您可能想要更多地解释此查询的目的 - 正如某些技术所做的那样,有些技术没有意义,具体取决于用例。

How often are you running it?

你多久运行一次?

Is it run for only 1 user, or you run it for all users in some kind of loop?

它是仅为1个用户运行,还是在某种循环中为所有用户运行?

Do: explain analyze and put the output on explain.depesz.com so you will see why it is so slow.

做:解释分析并将输出放在explain.depesz.com上,这样你就会明白它为什么这么慢。

#4


Have you tried adding an index on on_wishlist?

您是否尝试在on_wishlist上添加索引?

It seems that this column needs to be checked for every row in the query. If your tables are that big, this might have quite a significant impact on the query speed.

似乎需要为查询中的每一行检查此列。如果您的表很大,这可能会对查询速度产生很大影响。

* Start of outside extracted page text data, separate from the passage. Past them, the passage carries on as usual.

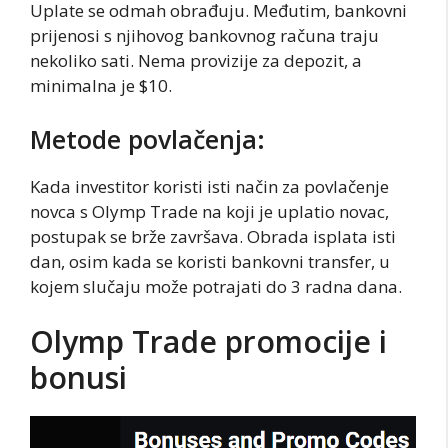
Uplate se odmah obrađuju. Međutim, bankovni
prijenosi s njihovog bankovnog računa traju
nekoliko sati. Nema provizije za depozit, a
minimalna je $10.
Metode povlačenja:
Kada investitor koristi isti način za povlačenje
novca s Olymp Trade na koji je uplatio novac,
postupak se brže završava. Obrada isplata isti
dan, osim kada se koristi bankovni transfer, u
kojem slučaju može potrajati do 3 radna dana.
Olymp Trade promocije i
bonusi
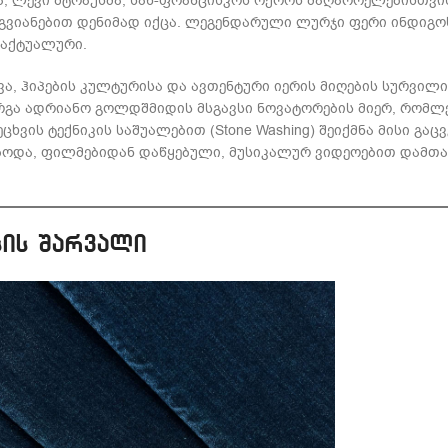
მა, ლევი შტრაუსმა, სან-ფრანცისკოს ოქროს მაღაროელებისთვი
იანებით დენიმად იქცა. ლეგენდარული ლურჯი ფერი ინდიგოს ს
 აქტუალური.
ა, ჰიპების კულტურისა და ავთენტური იერის მიღების სურვილი
რგა ადრიანო გოლდშმიდის მსგავსი ნოვატორების მიერ, რომლე
ვის ტექნიკის საშუალებით (Stone Washing) შეიქმნა მისი გაცვ
დებოდა, ფილმებიდან დაწყებული, მუსიკალურ ვიდეოებით დამთ
სის შარვალი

As you put the on_wishlist condition in the where clause, which will cause it (depending on the what the query planer decides) to be evaluated after the join has been performed, that comparison has to be done for potentially every row resulting from the join. Both the core_items and core_item_in_basket tables are pretty big, and you don't have an index for that column, so there is very little for the query optimizer to do, which probably leads to the excessive query time.

当您将on_wishlist条件放在where子句中时,这将导致它(取决于查询计划器决定的内容)在执行连接后进行评估,因此必须对连接产生的每一行进行该比较。 core_items和core_item_in_basket表都非常大,并且您没有该列的索引,因此查询优化器几乎没有,这可能会导致查询时间过长。

The size of core_user should have no influence (as it is not referenced in the query).

core_user的大小应该没有影响(因为它没有在查询中引用)。